3. It will increase your risk of heart disease
A ketogenic diet may actually help to reduce heart disease risk by reducing body weight, increasing HDL, lowering triglycerides, reducing harmful Pattern B (small, dense) LDL, lowering the triglyceride to HDL ratio, reducing plasma insulin and blood glucose levels, reducing inflammation as measured by hs-CRP, and lowering blood pressure.4 5 6 Some individuals do experience elevations in LDL cholesterol, however; evidence indicates that LDL should not be painted with a broad brush, as the atherogenicity of Pattern B (small, dense) LDL is much more significant than that of Pattern A (large, fluffy) LDL.7
4. There is a risk of ketoacidosis
Ketosis is not the same as diabetic ketoacidosis. Ketoacidosis is a potentially life-threatening complication of diabetes in which the pancreas is unable to secrete insulin, causing blood glucose levels spike to extremely high levels. Without insulin, glucose is not able to enter your cells, creating an energy crisis. To compensate, the body begins to make extremely high levels of ketones that are not seen in nutritional ketosis.

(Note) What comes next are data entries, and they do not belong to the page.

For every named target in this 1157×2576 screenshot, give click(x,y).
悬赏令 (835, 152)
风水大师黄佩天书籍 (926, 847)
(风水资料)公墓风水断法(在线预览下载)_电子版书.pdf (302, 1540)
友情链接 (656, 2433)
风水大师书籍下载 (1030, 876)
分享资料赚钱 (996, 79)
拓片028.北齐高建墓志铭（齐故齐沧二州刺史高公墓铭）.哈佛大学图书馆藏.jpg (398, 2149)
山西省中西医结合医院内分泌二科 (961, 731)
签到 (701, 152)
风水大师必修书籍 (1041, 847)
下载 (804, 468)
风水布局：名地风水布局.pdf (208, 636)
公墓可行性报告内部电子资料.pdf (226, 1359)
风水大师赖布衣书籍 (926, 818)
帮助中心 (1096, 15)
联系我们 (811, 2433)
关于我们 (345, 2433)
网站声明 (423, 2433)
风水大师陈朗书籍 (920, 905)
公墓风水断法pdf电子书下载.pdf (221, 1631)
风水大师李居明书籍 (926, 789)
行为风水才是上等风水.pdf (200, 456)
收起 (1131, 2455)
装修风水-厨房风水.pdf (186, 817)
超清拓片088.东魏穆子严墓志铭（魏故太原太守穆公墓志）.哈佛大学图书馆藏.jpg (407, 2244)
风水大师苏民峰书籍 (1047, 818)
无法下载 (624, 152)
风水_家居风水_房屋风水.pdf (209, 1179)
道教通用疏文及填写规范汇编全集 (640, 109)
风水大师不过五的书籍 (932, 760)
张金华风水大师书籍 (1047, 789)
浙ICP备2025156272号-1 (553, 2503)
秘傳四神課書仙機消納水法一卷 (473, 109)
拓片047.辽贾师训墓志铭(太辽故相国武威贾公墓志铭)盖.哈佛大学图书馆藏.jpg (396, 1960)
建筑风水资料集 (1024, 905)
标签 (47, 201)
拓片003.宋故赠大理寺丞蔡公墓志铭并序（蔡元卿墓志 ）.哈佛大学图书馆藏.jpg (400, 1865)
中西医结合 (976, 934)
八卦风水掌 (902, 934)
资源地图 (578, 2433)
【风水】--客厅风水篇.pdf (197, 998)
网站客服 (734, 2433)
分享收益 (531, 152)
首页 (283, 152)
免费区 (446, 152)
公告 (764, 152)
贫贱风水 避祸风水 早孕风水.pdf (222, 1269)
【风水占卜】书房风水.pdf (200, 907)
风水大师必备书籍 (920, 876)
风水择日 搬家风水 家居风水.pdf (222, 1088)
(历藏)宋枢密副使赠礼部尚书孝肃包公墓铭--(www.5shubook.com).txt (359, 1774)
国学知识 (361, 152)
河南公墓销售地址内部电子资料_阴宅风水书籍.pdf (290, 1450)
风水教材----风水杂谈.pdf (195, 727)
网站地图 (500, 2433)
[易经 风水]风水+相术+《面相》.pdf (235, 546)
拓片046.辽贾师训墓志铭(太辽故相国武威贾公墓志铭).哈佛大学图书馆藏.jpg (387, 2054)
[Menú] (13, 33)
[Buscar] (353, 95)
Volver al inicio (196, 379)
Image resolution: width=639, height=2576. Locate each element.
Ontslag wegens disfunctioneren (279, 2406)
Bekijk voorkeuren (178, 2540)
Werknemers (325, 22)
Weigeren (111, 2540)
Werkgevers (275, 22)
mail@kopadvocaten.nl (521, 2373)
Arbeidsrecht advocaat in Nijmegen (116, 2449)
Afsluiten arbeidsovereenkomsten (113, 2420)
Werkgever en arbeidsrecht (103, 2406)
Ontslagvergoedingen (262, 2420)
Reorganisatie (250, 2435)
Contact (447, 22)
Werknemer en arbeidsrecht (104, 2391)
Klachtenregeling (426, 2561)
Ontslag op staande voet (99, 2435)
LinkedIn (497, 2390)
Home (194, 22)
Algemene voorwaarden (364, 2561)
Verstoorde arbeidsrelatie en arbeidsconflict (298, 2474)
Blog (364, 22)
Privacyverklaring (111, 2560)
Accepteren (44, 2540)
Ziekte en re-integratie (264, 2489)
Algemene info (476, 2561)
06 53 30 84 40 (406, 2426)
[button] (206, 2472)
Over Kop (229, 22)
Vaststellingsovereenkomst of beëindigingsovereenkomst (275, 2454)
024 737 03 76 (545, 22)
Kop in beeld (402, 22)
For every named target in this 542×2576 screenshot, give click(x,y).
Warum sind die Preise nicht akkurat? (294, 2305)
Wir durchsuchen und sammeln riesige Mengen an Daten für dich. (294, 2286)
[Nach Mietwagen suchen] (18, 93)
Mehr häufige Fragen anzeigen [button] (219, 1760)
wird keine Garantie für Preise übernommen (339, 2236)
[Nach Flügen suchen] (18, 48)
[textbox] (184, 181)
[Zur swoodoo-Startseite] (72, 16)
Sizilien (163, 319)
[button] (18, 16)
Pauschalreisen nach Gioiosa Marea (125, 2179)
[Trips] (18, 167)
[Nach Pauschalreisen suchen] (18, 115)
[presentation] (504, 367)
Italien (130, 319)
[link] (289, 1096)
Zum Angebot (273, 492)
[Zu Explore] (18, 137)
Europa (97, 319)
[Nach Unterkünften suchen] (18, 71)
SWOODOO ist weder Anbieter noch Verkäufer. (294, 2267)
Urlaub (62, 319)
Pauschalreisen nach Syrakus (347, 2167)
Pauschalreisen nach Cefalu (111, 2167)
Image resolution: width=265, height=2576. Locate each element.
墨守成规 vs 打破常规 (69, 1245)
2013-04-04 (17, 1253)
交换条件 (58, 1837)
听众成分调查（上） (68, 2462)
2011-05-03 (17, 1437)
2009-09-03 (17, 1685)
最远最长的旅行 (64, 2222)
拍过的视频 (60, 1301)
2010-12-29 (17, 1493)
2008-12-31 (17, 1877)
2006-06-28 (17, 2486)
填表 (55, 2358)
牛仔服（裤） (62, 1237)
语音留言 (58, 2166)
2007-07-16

5. You can start and stop keto and keep the weight off
To obtain maximum benefit and results, it is recommended that you sustain ketosis long-term and avoid stopping and starting the diet. This is especially crucial if you are insulin-resistant, as it takes time to heal a malfunctioning metabolism. If you decide to transition off of it, we advise a lower-carb approach (100g/day) focused on whole foods in order to maintain your results.
6. Keto is a Fad Diet
It is estimated that Homo Sapiens evolved from early hominids between 200,000 and 300,000 years ago. Before the advent of agriculture about 12,000 years ago, our ancestors may not have had reliable or consistent access to plant foods or carbohydrates. It is speculated that fruits and edible tubers were sometimes available, but many plant foods that we consume today either did not exist then or were inedible and populations living in harsh climates likely had to derive most of their food from hunting. For much of human history, ketosis was a normal physiological state, whether food was scarce or the only available food sources were animals.
It has been demonstrated that a ketogenic diet is a safe and effective way to lose weight and improve markers of metabolic health. We utilize this approach to help those with disorders of insulin regulation such as Type 2 Diabetes, prediabetes, obesity, and dyslipidemia. There are endless ways to tailor the diet to suit your own individual needs and preferences. Integrative Care will offer you all the support and guidance you need to help you find what works best.